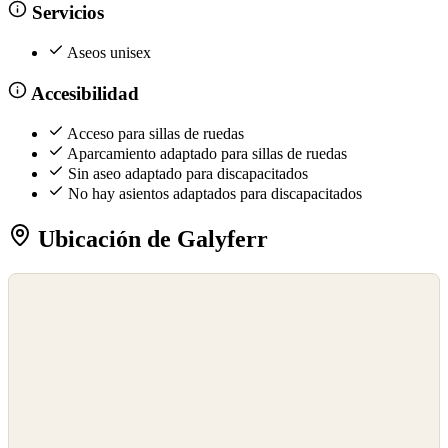
Servicios
Aseos unisex
Accesibilidad
Acceso para sillas de ruedas
Aparcamiento adaptado para sillas de ruedas
Sin aseo adaptado para discapacitados
No hay asientos adaptados para discapacitados
Ubicación de Galyferr
©
OpenStreetMap
©
CARTO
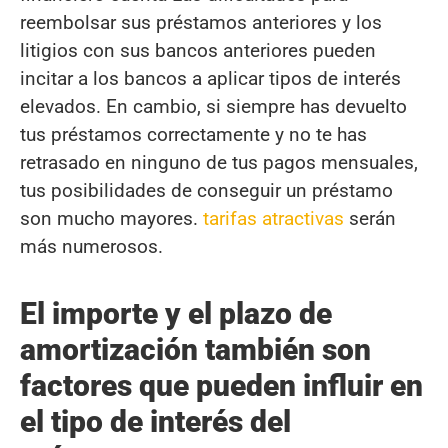
reembolsar sus préstamos anteriores y los
litigios con sus bancos anteriores pueden
incitar a los bancos a aplicar tipos de interés
elevados. En cambio, si siempre has devuelto
tus préstamos correctamente y no te has
retrasado en ninguno de tus pagos mensuales,
tus posibilidades de conseguir un préstamo
son mucho mayores.
tarifas atractivas
serán
más numerosos.
El importe y el plazo de
amortización también son
factores que pueden influir en
el tipo de interés del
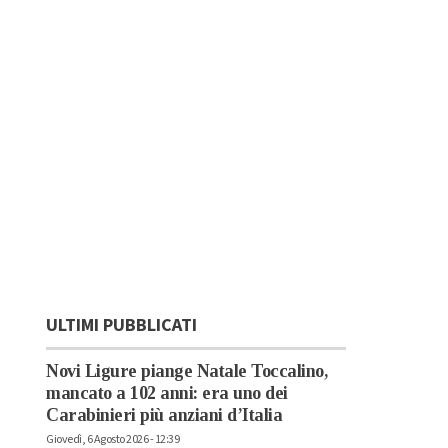
ULTIMI PUBBLICATI
Novi Ligure piange Natale Toccalino,
mancato a 102 anni: era uno dei
Carabinieri più anziani d’Italia
Giovedì, 6 Agosto 2026 - 12:39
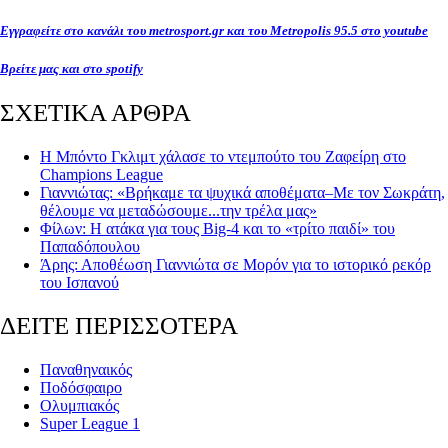
Εγγραφείτε στο κανάλι του metrosport.gr και του Metropolis 95.5 στο youtube
Βρείτε μας και στο spotify
ΣΧΕΤΙΚΑ ΑΡΘΡΑ
Η Μπόντο Γκλιμτ χάλασε το ντεμπούτο του Ζαφείρη στο
Champions League
Γιαννιώτας: «Βρήκαμε τα ψυχικά αποθέματα–Με τον Σωκράτη,
θέλουμε να μεταδώσουμε...την τρέλα μας»
Φίλων: Η ατάκα για τους Big-4 και το «τρίτο παιδί» του
Παπαδόπουλου
Άρης: Αποθέωση Γιαννιώτα σε Μορόν για το ιστορικό ρεκόρ
του Ισπανού
ΔΕΙΤΕ ΠΕΡΙΣΣΟΤΕΡΑ
Παναθηναικός
Ποδόσφαιρο
Ολυμπιακός
Super League 1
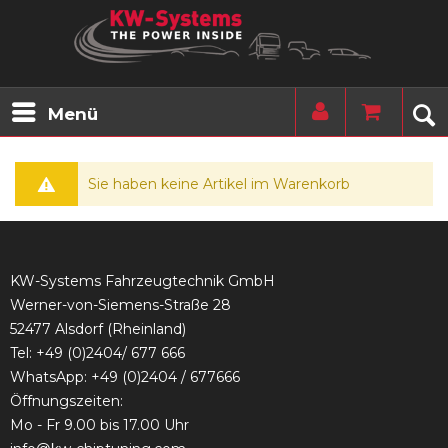
Menü
Sie haben keine Artikel im Warenkorb
KW-Systems Fahrzeugtechnik GmbH
Werner-von-Siemens-Straße 28
52477 Alsdorf (Rheinland)
Tel:
+49 (0)2404/ 677 666
WhatsApp: +49 (0)2404 / 677666
Öffnungszeiten:
Mo - Fr 9.00 bis 17.00 Uhr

▶ Exercise directions:
Treating the line with "Εγγραφείτε στο κανάλι" as the last line to include, retype the records exactly from their first line, excluding pictures.

▶ Response box:
Servicios
Aseos unisex
Accesibilidad
Acceso para sillas de ruedas
Aparcamiento adaptado para sillas de ruedas
Sin aseo adaptado para discapacitados
No hay asientos adaptados para discapacitados
Ubicación de Galyferr
©
OpenStreetMap
©
CARTO
reembolsar sus préstamos anteriores y los
litigios con sus bancos anteriores pueden
incitar a los bancos a aplicar tipos de interés
elevados. En cambio, si siempre has devuelto
tus préstamos correctamente y no te has
retrasado en ninguno de tus pagos mensuales,
tus posibilidades de conseguir un préstamo
son mucho mayores.
tarifas atractivas
serán
más numerosos.
El importe y el plazo de
amortización también son
factores que pueden influir en
el tipo de interés del
ULTIMI PUBBLICATI
Novi Ligure piange Natale Toccalino,
mancato a 102 anni: era uno dei
Carabinieri più anziani d’Italia
Giovedì, 6 Agosto 2026 - 12:39
Εγγραφείτε στο κανάλι του metrosport.gr και του Metropolis 95.5 στο youtube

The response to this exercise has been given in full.